* **Task to complete**:
Each of the records below must be reproduced exactly.

* **The data**:
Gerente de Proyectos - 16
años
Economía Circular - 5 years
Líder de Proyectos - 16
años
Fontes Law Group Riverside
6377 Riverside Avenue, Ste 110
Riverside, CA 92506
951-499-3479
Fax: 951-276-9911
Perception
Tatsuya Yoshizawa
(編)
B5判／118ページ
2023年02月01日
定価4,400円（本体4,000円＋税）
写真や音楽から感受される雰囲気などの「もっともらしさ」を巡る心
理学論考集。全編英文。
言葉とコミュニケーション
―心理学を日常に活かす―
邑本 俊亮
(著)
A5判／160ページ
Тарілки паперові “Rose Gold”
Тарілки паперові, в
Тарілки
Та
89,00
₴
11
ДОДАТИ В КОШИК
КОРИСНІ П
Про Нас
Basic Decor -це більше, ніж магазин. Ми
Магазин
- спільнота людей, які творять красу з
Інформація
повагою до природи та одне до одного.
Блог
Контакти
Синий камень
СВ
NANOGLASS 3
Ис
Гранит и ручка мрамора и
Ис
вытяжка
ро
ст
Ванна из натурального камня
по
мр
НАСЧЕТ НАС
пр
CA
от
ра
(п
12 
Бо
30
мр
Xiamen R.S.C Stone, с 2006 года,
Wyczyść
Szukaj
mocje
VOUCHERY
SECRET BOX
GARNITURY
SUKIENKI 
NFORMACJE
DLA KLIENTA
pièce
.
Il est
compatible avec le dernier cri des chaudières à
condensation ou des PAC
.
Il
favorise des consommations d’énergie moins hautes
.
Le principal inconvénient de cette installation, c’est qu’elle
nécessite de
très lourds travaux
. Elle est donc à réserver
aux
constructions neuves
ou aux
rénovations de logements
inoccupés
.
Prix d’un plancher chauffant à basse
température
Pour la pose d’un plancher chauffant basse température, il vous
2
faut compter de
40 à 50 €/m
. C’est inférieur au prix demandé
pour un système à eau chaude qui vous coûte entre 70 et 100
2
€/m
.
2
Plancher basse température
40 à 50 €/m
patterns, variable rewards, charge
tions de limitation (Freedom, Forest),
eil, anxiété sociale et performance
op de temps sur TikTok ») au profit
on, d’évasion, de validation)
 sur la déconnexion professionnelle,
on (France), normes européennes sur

* **Reply to the task**:
Gerente de Proyectos - 16
años
Economía Circular - 5 years
Líder de Proyectos - 16
años
Fontes Law Group Riverside
6377 Riverside Avenue, Ste 110
Riverside, CA 92506
951-499-3479
Fax: 951-276-9911
Perception
Tatsuya Yoshizawa
(編)
B5判／118ページ
2023年02月01日
定価4,400円（本体4,000円＋税）
写真や音楽から感受される雰囲気などの「もっともらしさ」を巡る心
理学論考集。全編英文。
言葉とコミュニケーション
―心理学を日常に活かす―
邑本 俊亮
(著)
A5判／160ページ
Тарілки паперові “Rose Gold”
Тарілки паперові, в
Тарілки
Та
89,00
₴
11
ДОДАТИ В КОШИК
КОРИСНІ П
Про Нас
Basic Decor -це більше, ніж магазин. Ми
Магазин
- спільнота людей, які творять красу з
Інформація
повагою до природи та одне до одного.
Блог
Контакти
Синий камень
СВ
NANOGLASS 3
Ис
Гранит и ручка мрамора и
Ис
вытяжка
ро
ст
Ванна из натурального камня
по
мр
НАСЧЕТ НАС
пр
CA
от
ра
(п
12 
Бо
30
мр
Xiamen R.S.C Stone, с 2006 года,
Wyczyść
Szukaj
mocje
VOUCHERY
SECRET BOX
GARNITURY
SUKIENKI 
NFORMACJE
DLA KLIENTA
pièce
.
Il est
compatible avec le dernier cri des chaudières à
condensation ou des PAC
.
Il
favorise des consommations d’énergie moins hautes
.
Le principal inconvénient de cette installation, c’est qu’elle
nécessite de
très lourds travaux
. Elle est donc à réserver
aux
constructions neuves
ou aux
rénovations de logements
inoccupés
.
Prix d’un plancher chauffant à basse
température
Pour la pose d’un plancher chauffant basse température, il vous
2
faut compter de
40 à 50 €/m
. C’est inférieur au prix demandé
pour un système à eau chaude qui vous coûte entre 70 et 100
2
€/m
.
2
Plancher basse température
40 à 50 €/m
patterns, variable rewards, charge
tions de limitation (Freedom, Forest),
eil, anxiété sociale et performance
op de temps sur TikTok ») au profit
on, d’évasion, de validation)
 sur la déconnexion professionnelle,
on (France), normes européennes sur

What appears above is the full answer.